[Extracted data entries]
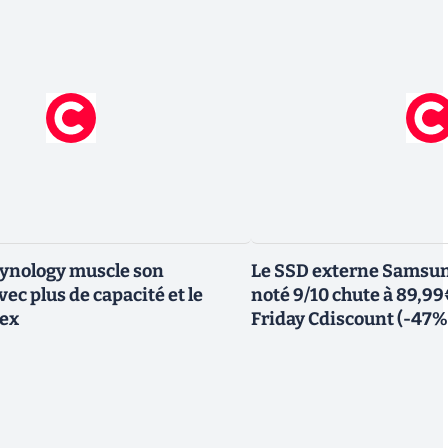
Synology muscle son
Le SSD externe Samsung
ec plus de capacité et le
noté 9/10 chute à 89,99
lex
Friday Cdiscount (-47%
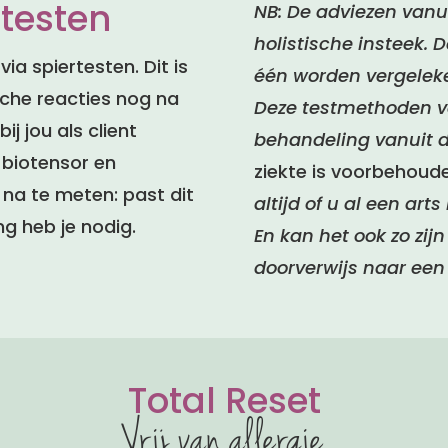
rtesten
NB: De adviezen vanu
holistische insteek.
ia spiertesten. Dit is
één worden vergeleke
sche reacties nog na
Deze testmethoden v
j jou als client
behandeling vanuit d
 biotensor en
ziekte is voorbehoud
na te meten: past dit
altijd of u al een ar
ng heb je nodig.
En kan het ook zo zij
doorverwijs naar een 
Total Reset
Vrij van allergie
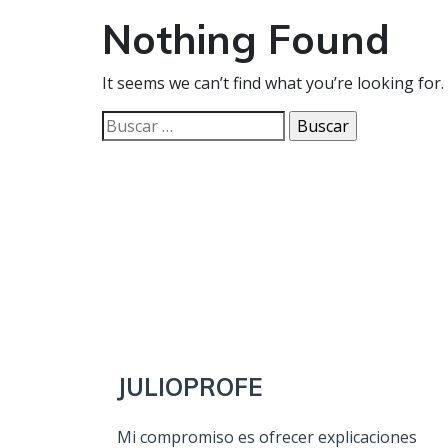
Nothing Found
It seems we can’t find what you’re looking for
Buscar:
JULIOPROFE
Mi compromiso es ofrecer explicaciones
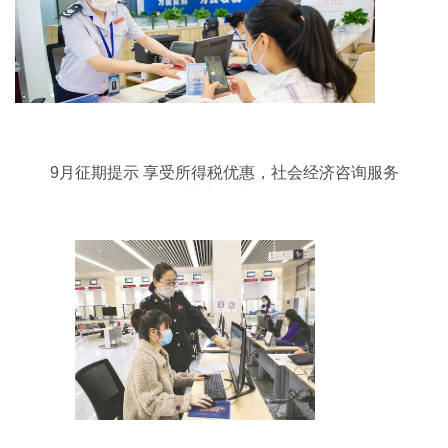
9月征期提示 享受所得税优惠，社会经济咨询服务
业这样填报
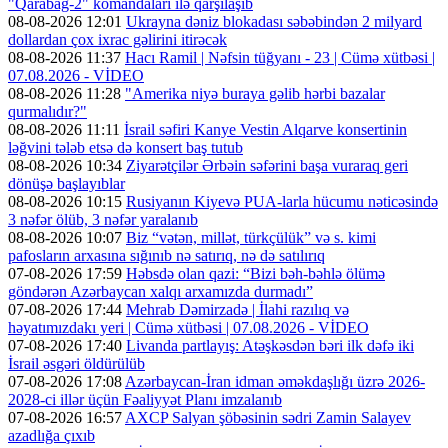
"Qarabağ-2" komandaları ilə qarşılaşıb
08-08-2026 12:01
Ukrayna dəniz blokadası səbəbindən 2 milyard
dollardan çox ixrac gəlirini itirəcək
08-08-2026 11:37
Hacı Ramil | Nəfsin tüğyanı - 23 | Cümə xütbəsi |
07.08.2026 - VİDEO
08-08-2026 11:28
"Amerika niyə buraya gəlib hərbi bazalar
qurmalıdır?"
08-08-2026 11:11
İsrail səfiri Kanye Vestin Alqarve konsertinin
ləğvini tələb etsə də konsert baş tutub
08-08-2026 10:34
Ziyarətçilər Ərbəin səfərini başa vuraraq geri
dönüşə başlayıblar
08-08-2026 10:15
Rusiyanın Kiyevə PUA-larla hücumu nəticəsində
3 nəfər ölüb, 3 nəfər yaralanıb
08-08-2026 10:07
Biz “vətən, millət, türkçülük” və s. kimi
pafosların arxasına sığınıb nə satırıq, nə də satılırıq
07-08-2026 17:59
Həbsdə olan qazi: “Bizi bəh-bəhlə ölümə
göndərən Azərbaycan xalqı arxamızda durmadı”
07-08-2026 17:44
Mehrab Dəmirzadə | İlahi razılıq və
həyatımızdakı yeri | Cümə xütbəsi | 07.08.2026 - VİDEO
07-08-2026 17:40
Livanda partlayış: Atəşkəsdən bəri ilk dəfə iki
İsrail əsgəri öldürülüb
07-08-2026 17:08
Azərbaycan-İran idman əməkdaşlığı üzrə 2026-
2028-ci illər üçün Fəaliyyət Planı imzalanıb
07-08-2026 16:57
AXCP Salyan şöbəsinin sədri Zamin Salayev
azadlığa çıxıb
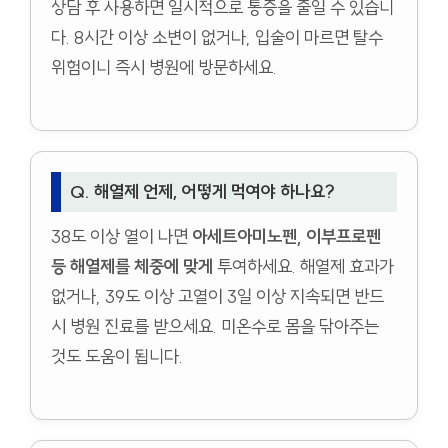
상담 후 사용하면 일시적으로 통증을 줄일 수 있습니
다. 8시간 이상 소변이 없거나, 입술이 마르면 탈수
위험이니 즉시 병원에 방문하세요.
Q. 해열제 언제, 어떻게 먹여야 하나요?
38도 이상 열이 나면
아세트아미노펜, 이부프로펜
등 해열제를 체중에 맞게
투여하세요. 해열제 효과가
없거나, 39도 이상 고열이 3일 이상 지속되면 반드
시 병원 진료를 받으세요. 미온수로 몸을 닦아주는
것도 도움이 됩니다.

(Directions):
Only lines with the word "Cümə" count here; copy every one from the records.

(Problem solution):
Hacı Ramil | Nəfsin tüğyanı - 23 | Cümə xütbəsi |
həyatımızdakı yeri | Cümə xütbəsi | 07.08.2026 - VİDEO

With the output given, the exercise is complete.